Gelijktijdig met het ontwikkelen van de conceptrichtlijn werden er interne kwaliteitsindicatoren ontwikkeld om het toepassen van de richtlijn in de praktijk te volgen en te versterken. Meer informatie over de methode van indicatorontwikkeling is op te vragen bij het Kennisinstituut van Medisch Specialisten (secretariaat@kennisinstituut.nl). Bij het beoordelen van de aanbevelingen bleek geen enkele aanbeveling in aanmerking te komen voor het opstellen van een indicator.
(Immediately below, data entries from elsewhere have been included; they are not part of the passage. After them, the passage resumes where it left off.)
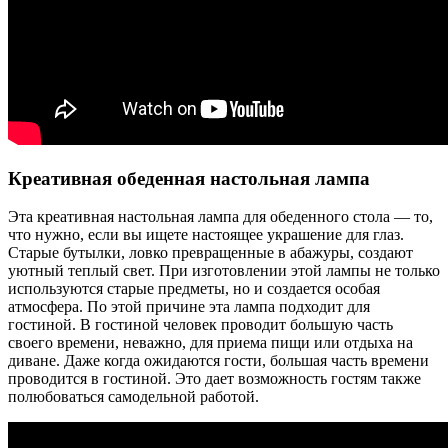
Креативная обеденная настольная лампа
Эта креативная настольная лампа для обеденного стола — то,
что нужно, если вы ищете настоящее украшение для глаз.
Старые бутылки, ловко превращенные в абажуры, создают
уютный теплый свет. При изготовлении этой лампы не только
используются старые предметы, но и создается особая
атмосфера. По этой причине эта лампа подходит для
гостиной. В гостиной человек проводит большую часть
своего времени, неважно, для приема пищи или отдыха на
диване. Даже когда ожидаются гости, большая часть времени
проводится в гостиной. Это дает возможность гостям также
полюбоваться самодельной работой.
De aanbeveling was zwak geformuleerd, niet-registreerbaar of droeg niet bij aan het verbeteren van de kwaliteit van zorg.

 

Kennislacunes

Tijdens de ontwikkeling van deze richtlijn is systematisch gezocht naar onderzoek waarvan de resultaten bijdragen aan een antwoord op de uitgangsvragen. Bij elke uitgangsvraag is door de werkgroep nagegaan of er (aanvullend) wetenschappelijk onderzoek gewenst is om de uitgangsvraag te kunnen beantwoorden. Een overzicht van de onderwerpen waarvoor (aanvullend) wetenschappelijk van belang wordt geacht, is als aanbeveling in de Kennislacunes beschreven (onder aanverwante producten).

 

Commentaar- en autorisatiefase

De conceptrichtlijn werd aan de betrokken (wetenschappelijke) verenigingen en (patiënt) organisaties voorgelegd ter commentaar. De commentaren werden verzameld en besproken met de werkgroep. Naar aanleiding van de commentaren werd de conceptrichtlijn aangepast en definitief vastgesteld door de werkgroep. De definitieve richtlijn werd aan de deelnemende (wetenschappelijke) verenigingen en (patiënt) organisaties voorgelegd voor autorisatie en door hen geautoriseerd dan wel geaccordeerd.

 

Literatuur

Brouwers, M. C., Kho, M. E., Browman, G. P., Burgers, J. S., Cluzeau, F., Feder, G., ... & Littlejohns, P. (2010). AGREE II: advancing guideline development, reporting and evaluation in health care. Canadian Medical Association Journal, 182(18), E839-E842.

Medisch Specialistische Richtlijnen 2.0 (2012). Adviescommissie Richtlijnen van de Raad Kwalitieit. https://www.demedischspecialist.nl/onderwerp/raad-kwaliteit

Ontwikkeling van Medisch Specialistische Richtlijnen: stappenplan. Kennisinstituut van Medisch Specialisten. Link: https://richtlijnendatabase.nl/over_deze_site/richtlijnontwikkeling.html

Schünemann H, Brożek J, Guyatt G, et al. GRADE handbook for grading quality of evidence and strength of recommendations. Updated October 2013. The GRADE Working Group, 2013. Available from http://gdt.guidelinedevelopment.org/central_prod/_design/client/handbook/handbook.html.

Schünemann, H. J., Oxman, A. D., Brozek, J., Glasziou, P., Jaeschke, R., Vist, G. E., ... & Bossuyt, P. (2008). Rating Quality of Evidence and Strength of Recommendations: GRADE: Grading quality of evidence and strength of recommendations for diagnostic tests and strategies. BMJ: British Medical Journal, 336(7653), 1106.

Wessels, M., Hielkema, L., & van der Weijden, T. (2016). How to identify existing literature on patients' knowledge, views, and values: the development of a validated search filter. Journal of the Medical Library Association: JMLA, 104(4), 320.